Gebelikte Preeklampsi Nasıl Önlenir?
"Gebelik zehirlenmesi" olarak bilinen preeklampsi, rahim yatağında bulunan arter damarlarının aşırı şekilde daralması nedeniyle oluşan plasentanın bebeği besleyememesi durumudur. Gebelikte preeklampsi oluşması, anne - bebek ölümü gibi çok ciddi sorunlara neden olabilir. Gerçek zehirlenme ile hiçbir ilgisi olmayan preeklampsi belirtileri; yüksek tansiyon, el ve ayaklarda oluşan şişlik ve idrarda görülen aşırı protein miktarı şeklinde kendini gösterir.
Hamilelikte preeklampsi önleme yöntemleri halen çok belirgin değildir. Yine de yaşam tarzında değişiklik, doğum öncesi sık gözetim ya da beslenme takviyeleri gibi yöntemlerden söz edilebilir. Halihazırda preeklampsi tedavisi konusundaki çalışmalar da birincil müdahalelere dayanır. Bunlar; düzenli egzersiz, tüketilen tuz miktarını azaltmak, yatak istirahati, C ve E vitamini takviyeleri ve antioksidan gıdalar şeklindedir Eğer preeklampsi risk faktörleri yüksek seviyede seyrediyorsa, doktor gözetiminde kalsiyum takviyesi, progesteron, diüretikler ile aspirin gibi ilaçlarla ikincil koruma sağlanabilir.

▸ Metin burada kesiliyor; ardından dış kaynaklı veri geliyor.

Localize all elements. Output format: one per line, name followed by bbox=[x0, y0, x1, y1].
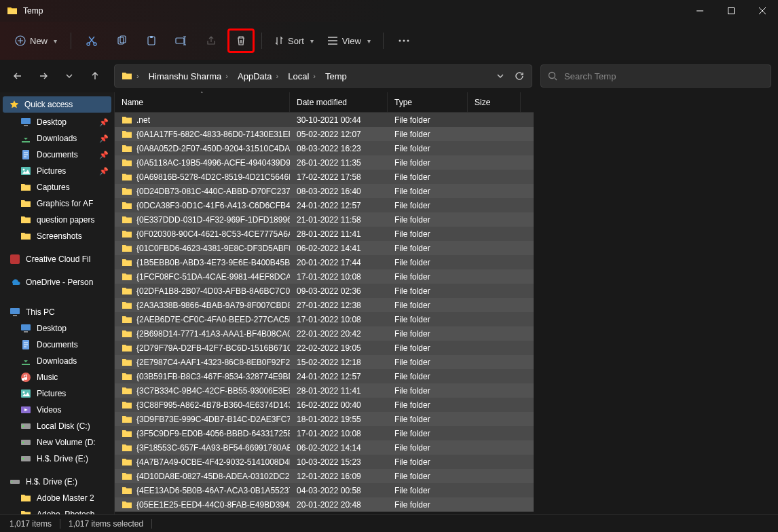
paste-button[interactable] bbox=[138, 28, 165, 53]
folder-icon bbox=[122, 400, 132, 411]
table-row[interactable]: {4EE13AD6-5B0B-46A7-ACA3-0B1A55237... 04… bbox=[115, 483, 534, 497]
breadcrumb-item[interactable]: AppData› bbox=[234, 65, 284, 87]
table-row[interactable]: .net 30-10-2021 00:44 File folder bbox=[115, 113, 534, 127]
svg-point-2 bbox=[87, 43, 90, 45]
sidebar-item[interactable]: Desktop📌 bbox=[0, 114, 114, 130]
table-row[interactable]: {2B698D14-7771-41A3-AAA1-BF4B08CA0... 22… bbox=[115, 326, 534, 341]
table-row[interactable]: {2AEB6D7E-CF0C-4FA0-BEED-277CAC5E3... 17… bbox=[115, 312, 534, 326]
refresh-button[interactable] bbox=[510, 71, 529, 81]
sidebar-item[interactable]: question papers bbox=[0, 212, 114, 228]
new-button[interactable]: New ▾ bbox=[8, 28, 64, 53]
table-row[interactable]: {2A3A338B-9866-4BAB-9A79-8F007CBD8... 27… bbox=[115, 298, 534, 312]
folder-icon bbox=[122, 300, 132, 311]
table-row[interactable]: {3F18553C-657F-4A93-BF54-66991780AE6... … bbox=[115, 440, 534, 455]
document-icon bbox=[20, 149, 31, 160]
sidebar-item[interactable]: Pictures bbox=[0, 385, 114, 402]
table-row[interactable]: {1B5EBB0B-ABD3-4E73-9E6E-B400B45B1... 20… bbox=[115, 255, 534, 269]
svg-rect-21 bbox=[21, 324, 31, 330]
table-row[interactable]: {0A5118AC-19B5-4996-ACFE-4940439D9... 26… bbox=[115, 155, 534, 170]
share-button[interactable] bbox=[198, 28, 225, 53]
file-list[interactable]: .net 30-10-2021 00:44 File folder {0A1A1… bbox=[115, 113, 534, 514]
sidebar-item[interactable]: Captures bbox=[0, 179, 114, 195]
forward-button[interactable] bbox=[33, 65, 54, 87]
table-row[interactable]: {2E7987C4-AAF1-4323-86C8-8EB0F92F23... 1… bbox=[115, 355, 534, 369]
table-row[interactable]: {3F5C9DF9-ED0B-4056-BBBD-64331725E5... 1… bbox=[115, 426, 534, 440]
music-icon bbox=[20, 372, 31, 383]
chevron-down-icon: ▾ bbox=[54, 37, 57, 45]
up-button[interactable] bbox=[84, 65, 106, 87]
table-row[interactable]: {3C7B334C-9B4C-42CF-BB55-93006E3E9... 28… bbox=[115, 383, 534, 398]
column-name[interactable]: Name ˄ bbox=[115, 92, 290, 112]
table-row[interactable]: {1FCF08FC-51DA-4CAE-9981-44EF8DCA5... 17… bbox=[115, 269, 534, 284]
sidebar-item[interactable]: Graphics for AF bbox=[0, 195, 114, 212]
sidebar-item[interactable]: Downloads bbox=[0, 353, 114, 369]
search-input[interactable]: Search Temp bbox=[540, 64, 771, 88]
address-dropdown[interactable] bbox=[491, 73, 510, 79]
address-bar[interactable]: › Himanshu Sharma› AppData› Local› Temp bbox=[114, 64, 532, 88]
table-row[interactable]: {0F020308-90C4-4621-8C53-4CE7775A6A... 2… bbox=[115, 227, 534, 241]
table-row[interactable]: {0A8A052D-2F07-450D-9204-31510C4DA... 08… bbox=[115, 141, 534, 155]
quick-access[interactable]: Quick access bbox=[3, 96, 111, 113]
column-date[interactable]: Date modified bbox=[290, 92, 388, 112]
table-row[interactable]: {0E337DDD-031D-4F32-969F-1DFD189964... 2… bbox=[115, 212, 534, 227]
sidebar-item[interactable]: Screenshots bbox=[0, 228, 114, 244]
table-row[interactable]: {05EE1E25-EED4-44C0-8FAB-E49BD39420... 2… bbox=[115, 497, 534, 512]
sidebar-item[interactable]: OneDrive - Person bbox=[0, 274, 114, 290]
sidebar-item[interactable]: Pictures📌 bbox=[0, 163, 114, 179]
table-row[interactable]: {02DFA1B8-2B07-4D03-AFBB-8A6BC7C0... 09-… bbox=[115, 284, 534, 298]
folder-icon bbox=[20, 214, 31, 225]
folder-icon bbox=[122, 186, 132, 197]
sort-button[interactable]: Sort ▾ bbox=[269, 28, 319, 53]
close-button[interactable] bbox=[747, 0, 778, 22]
view-button[interactable]: View ▾ bbox=[322, 28, 376, 53]
sidebar-item[interactable]: Videos bbox=[0, 402, 114, 418]
drive-expanded[interactable]: H.$. Drive (E:) bbox=[0, 474, 114, 490]
table-row[interactable]: {0D24DB73-081C-440C-ABBD-D70FC2371... 08… bbox=[115, 184, 534, 198]
sidebar-item[interactable]: Creative Cloud Fil bbox=[0, 251, 114, 267]
cut-button[interactable] bbox=[78, 28, 105, 53]
back-button[interactable] bbox=[7, 65, 29, 87]
svg-rect-0 bbox=[728, 8, 735, 14]
star-icon bbox=[10, 100, 19, 109]
table-row[interactable]: {01C0FBD6-4623-4381-9E8C-DF3D5ABF8... 06… bbox=[115, 241, 534, 255]
delete-button[interactable] bbox=[227, 28, 255, 53]
table-row[interactable]: {4D10DA8E-0827-45D8-ADEA-03102DC2... 12-… bbox=[115, 469, 534, 483]
sidebar-item[interactable]: Documents📌 bbox=[0, 147, 114, 163]
table-row[interactable]: {03B591FB-B8C3-467F-8534-328774E9BD... 2… bbox=[115, 369, 534, 383]
maximize-button[interactable] bbox=[716, 0, 747, 22]
sidebar-item[interactable]: Adobe_Photosh bbox=[0, 506, 114, 514]
sidebar-item[interactable]: Downloads📌 bbox=[0, 130, 114, 147]
sidebar-item[interactable]: H.$. Drive (E:) bbox=[0, 451, 114, 467]
copy-button[interactable] bbox=[108, 28, 135, 53]
sidebar-item[interactable]: Adobe Master 2 bbox=[0, 490, 114, 506]
recent-button[interactable] bbox=[58, 65, 80, 87]
breadcrumb-item[interactable]: Temp bbox=[321, 65, 351, 87]
rename-button[interactable] bbox=[168, 28, 195, 53]
cc-icon bbox=[10, 254, 20, 265]
table-row[interactable]: {2D79F79A-D2FB-42F7-BC6D-1516B6710... 22… bbox=[115, 341, 534, 355]
table-row[interactable]: {4A7B7A49-0CBE-4F42-9032-5141008D4D... 1… bbox=[115, 455, 534, 469]
pin-icon: 📌 bbox=[99, 151, 109, 159]
sidebar-item[interactable]: Local Disk (C:) bbox=[0, 418, 114, 434]
sidebar-item[interactable]: Desktop bbox=[0, 320, 114, 337]
sidebar-item[interactable]: New Volume (D: bbox=[0, 434, 114, 451]
more-button[interactable] bbox=[390, 28, 418, 53]
breadcrumb-item[interactable]: Local› bbox=[284, 65, 321, 87]
table-row[interactable]: {3D9FB73E-999C-4DB7-B14C-D2AE3FC7A... 18… bbox=[115, 412, 534, 426]
svg-point-12 bbox=[549, 73, 555, 79]
breadcrumb-root[interactable]: › bbox=[117, 65, 145, 87]
svg-rect-25 bbox=[21, 390, 31, 398]
minimize-button[interactable] bbox=[684, 0, 716, 22]
table-row[interactable]: {0DCA38F3-0D1C-41F6-A413-C6D6CFB4... 24-… bbox=[115, 198, 534, 212]
table-row[interactable]: {3C88F995-A862-4B78-B360-4E6374D143... 1… bbox=[115, 398, 534, 412]
table-row[interactable]: {0A1A17F5-682C-4833-86D0-71430E31EF... 0… bbox=[115, 127, 534, 141]
sidebar-item[interactable]: Documents bbox=[0, 337, 114, 353]
svg-rect-14 bbox=[24, 125, 28, 126]
breadcrumb-item[interactable]: Himanshu Sharma› bbox=[145, 65, 234, 87]
sidebar-item[interactable]: Music bbox=[0, 369, 114, 385]
this-pc[interactable]: This PC bbox=[0, 304, 114, 320]
column-type[interactable]: Type bbox=[388, 92, 468, 112]
table-row[interactable]: {0A69816B-5278-4D2C-8519-4D21C5646B... 1… bbox=[115, 170, 534, 184]
svg-rect-19 bbox=[10, 308, 20, 314]
column-size[interactable]: Size bbox=[468, 92, 521, 112]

İlk gebeliğinde preeklampsi yaşamış anneler, ikinci gebelikte preeklampsi riski konusunda da endişeli olabilir. Gebelik sürecinde preeklampsi yaşayan bir kadının sonraki gebeliklerinde bu durumu yeniden yaşama riski, yaklaşık olarak yüzde 10 civarındadır. Şiddetli preeklampsi yaşamış kadınlarda ise bu risk, ortalama yüzde 20 kadardır. Bu nedenle anne adayı, preeklampsinin tekrarlanmaması için kilo vermeli, stresten uzak durmalı, düzenli uyumalı ve beslenme düzenine önem vermelidir. Özellikle anne adayının gebeliği süresince düzenli tansiyon takibini ve kan tahlillerini yaptırması son derece önemlidir.